Strakosch performed similar financial magic in 1940, as Churchill
moved to the forefront of the movement to fight the Nazi war machine no matter
the cost.
Had these
arrangements been revealed at the time, they might have opened Churchill up to attempts
to discredit his wartime efforts—as indeed has happened now from the American far
right, with Darryl Cooper labeling Churchill “the “chief villain of the Second
World War” in an interview conducted by Tucker Carlson.
Bracken
was as instrumental in ensuring that Churchill finally became Prime Minister as
he had been in keeping him from declaring bankruptcy.
With Neville Chamberlain’s
leadership fatally undermined by a closer-than-expected no-confidence vote in the
House of Commons, Churchill told Bracken he was willing to serve under Chamberlain’s
desired successor, Foreign Secretary Lord Halifax.
Bracken got his friend to remain silent in the high-level meetings if Halifax were proposed to
lead the new government.
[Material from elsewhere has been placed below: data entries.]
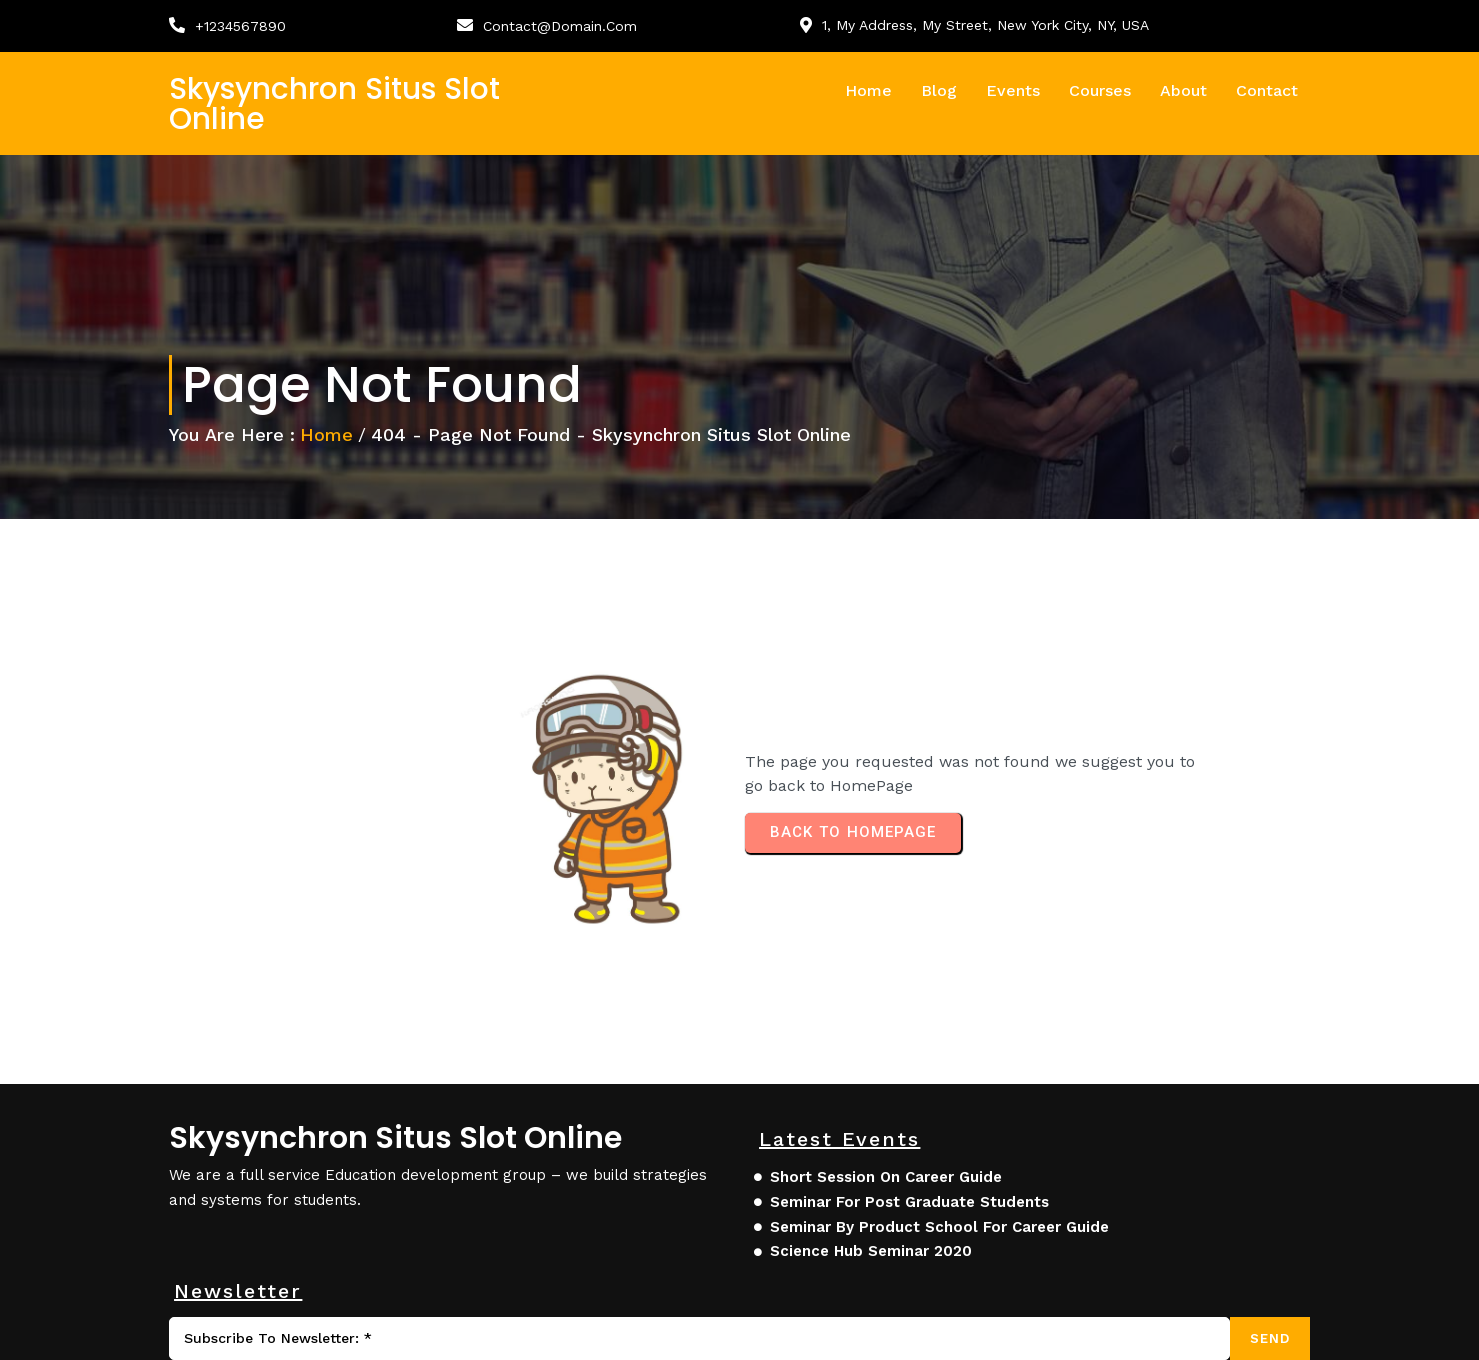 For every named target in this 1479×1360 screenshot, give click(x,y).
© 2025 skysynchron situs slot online (323, 1331)
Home (327, 441) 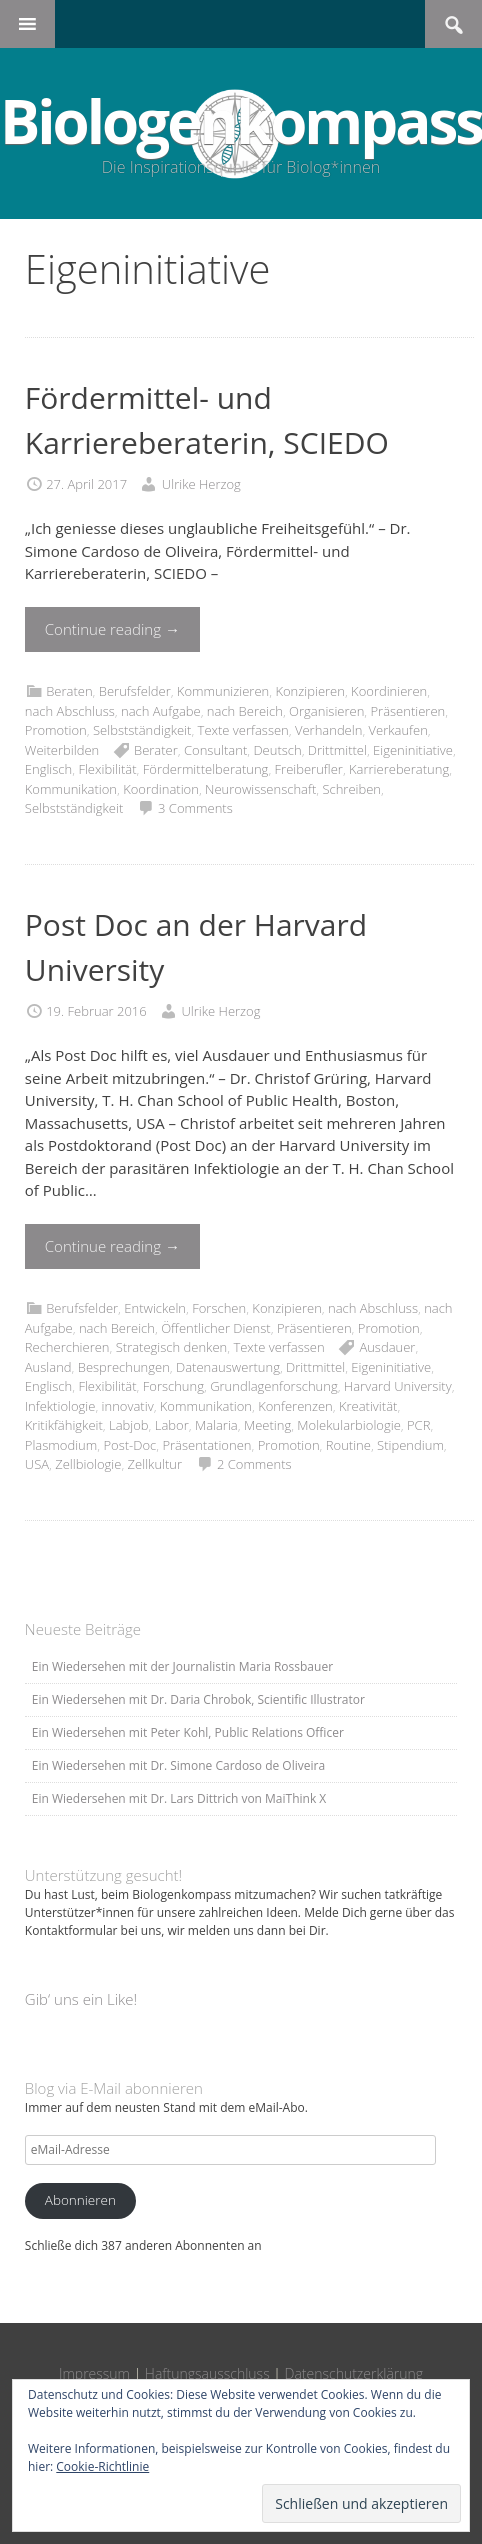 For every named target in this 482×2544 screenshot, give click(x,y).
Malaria (216, 1425)
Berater (156, 750)
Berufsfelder (135, 691)
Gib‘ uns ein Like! (81, 1999)
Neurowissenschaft (260, 789)
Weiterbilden (62, 750)
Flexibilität (107, 769)
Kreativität (368, 1406)
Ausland (48, 1367)
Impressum (94, 2373)
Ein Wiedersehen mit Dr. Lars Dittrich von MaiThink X (179, 1798)
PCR (418, 1425)
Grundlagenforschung (274, 1386)
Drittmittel (337, 750)
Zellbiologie (88, 1464)
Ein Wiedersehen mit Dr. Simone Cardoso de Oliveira (178, 1765)
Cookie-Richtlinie (102, 2466)
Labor (172, 1425)
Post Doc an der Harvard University (196, 947)
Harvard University (398, 1386)
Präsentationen (206, 1445)
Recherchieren (67, 1347)
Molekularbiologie (348, 1425)
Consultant (215, 750)
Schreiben (351, 789)
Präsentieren (408, 711)
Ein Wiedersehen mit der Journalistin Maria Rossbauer (182, 1666)
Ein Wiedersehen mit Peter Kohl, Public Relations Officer (188, 1732)
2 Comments (254, 1464)
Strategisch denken (172, 1347)
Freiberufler (309, 769)
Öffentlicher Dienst (216, 1328)
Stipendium (410, 1445)
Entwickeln (155, 1308)
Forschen (219, 1308)
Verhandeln (328, 730)
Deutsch (277, 750)
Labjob (129, 1425)
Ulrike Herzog (201, 484)
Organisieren (326, 711)
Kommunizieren (223, 691)
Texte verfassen (243, 730)
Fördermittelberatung (206, 769)
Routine (348, 1445)
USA (37, 1464)
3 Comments (195, 808)
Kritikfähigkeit (64, 1425)
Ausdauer (387, 1347)
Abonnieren (80, 2200)
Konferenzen (295, 1406)
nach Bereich (245, 711)
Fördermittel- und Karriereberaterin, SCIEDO (207, 420)
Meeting (267, 1425)
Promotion (56, 730)
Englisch (48, 769)
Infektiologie (60, 1406)
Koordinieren (389, 691)
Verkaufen (398, 730)
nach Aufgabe (161, 711)
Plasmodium (61, 1445)
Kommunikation (71, 789)
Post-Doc (129, 1445)
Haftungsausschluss (207, 2373)
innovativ (128, 1406)
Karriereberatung (399, 769)
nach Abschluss (70, 711)
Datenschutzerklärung (354, 2373)
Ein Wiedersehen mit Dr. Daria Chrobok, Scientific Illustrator (198, 1699)
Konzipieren (309, 691)
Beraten (69, 691)
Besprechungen (124, 1367)
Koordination (161, 789)
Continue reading (112, 629)
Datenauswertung (228, 1367)
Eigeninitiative (413, 750)
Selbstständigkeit (142, 730)
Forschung (173, 1386)
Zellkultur (155, 1464) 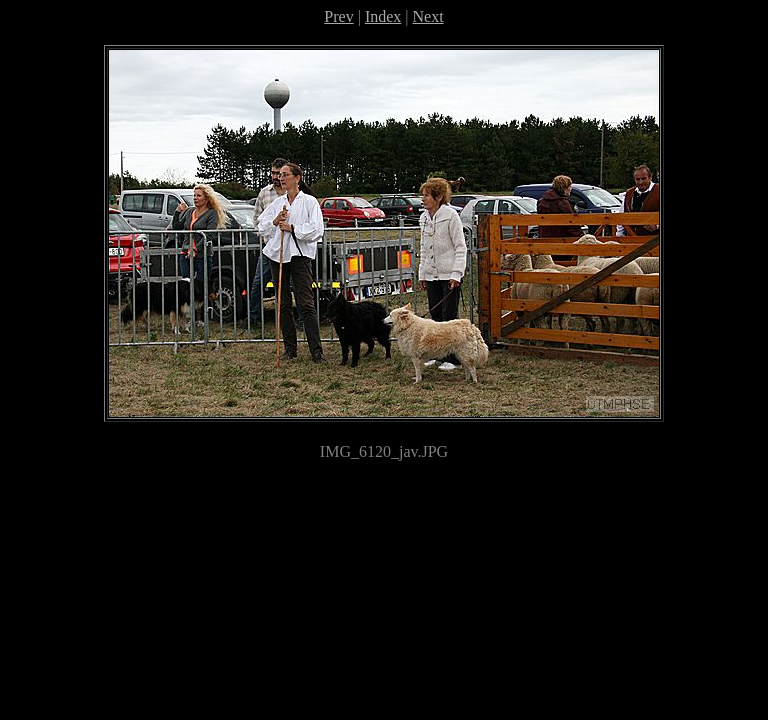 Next (428, 16)
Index (383, 16)
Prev (338, 16) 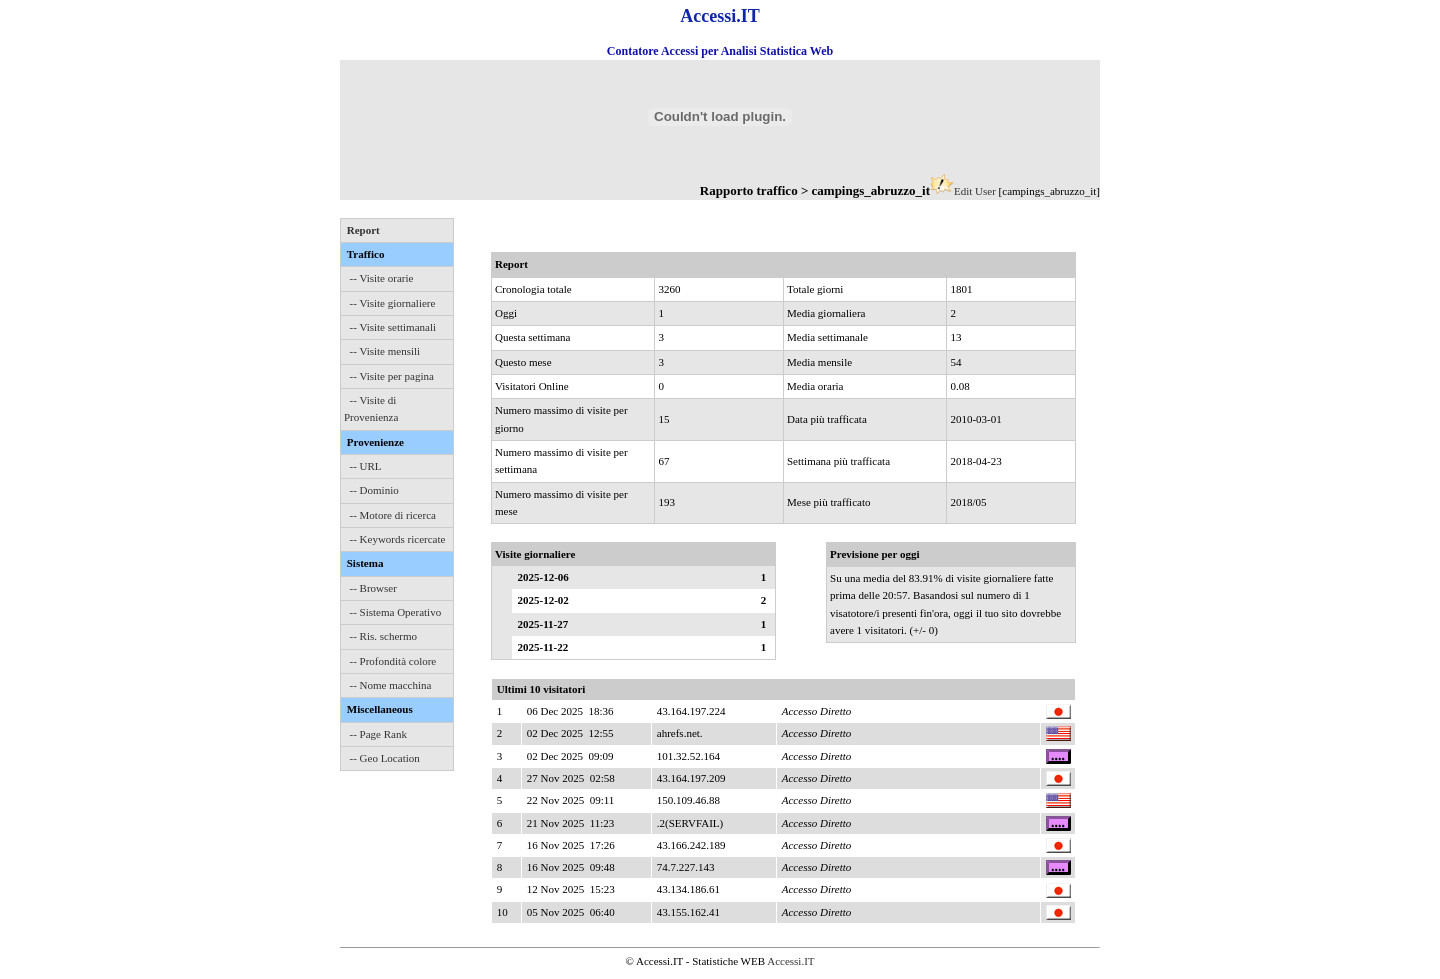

In the end, Halifax, saying it would be difficult to
lead the war effort as a House of Lords member, left the field effectively open
to Churchill.
In 1941, Churchill named Bracken his Minister of Information—in effect,
in charge of wartime propaganda. Two authors distinctly unimpressed by what
they learned about Bracken at close range in the war obliquely targeted him in
their novels.
Evelyn
Waugh told future biographer Christopher Sykes that Brideshead Revisited’s
Rex Mottram was his only character fully drawn from life. Though he tried to disguise
the source by making Mottram a Canadian, other details—notably, the character’s
colonial origins, opportunism, overwhelming business success, and lack of
devotion or even interest in Catholicism—pointed towards Bracken.
And George
Orwell was so incensed by the restrictions under which he labored in Bracken’s
Ministry of Information, it was said, that he was inspired to create Big
Brother in 1984, with the character’s kinship with the politico hinted
at in their initials: B.B.
Churchill’s
landslide defeat in the 1945 General Election—in a campaign not helped by
Bracken’s advocacy of an overly negative, partisan tone—left the two men out of
power.
When Churchill returned to Downing Street six years later, Bracken
announced that ill health precluded his continuation in politics. But he
was not done serving his mentor and hero.
In June
1953, Bracken joined the Prime Minister’s inner circle in covering up the news
of Churchill’s massive stroke, claiming only that the leader required “complete
rest” for a while, ensuring that there would be no accurate UK coverage of the problem.
It wasn’t until a year passed that Churchill, having made a
great recovery in the meantime, gave even a hint of his health crisis.
By this
time, the health of Bracken himself, a lifelong chain smoker, was in more
serious danger. Upon hearing the news of the death of his stalwart friend in
1958 from lung cancer, Churchill lamented the loss of “poor, dear Brendan.”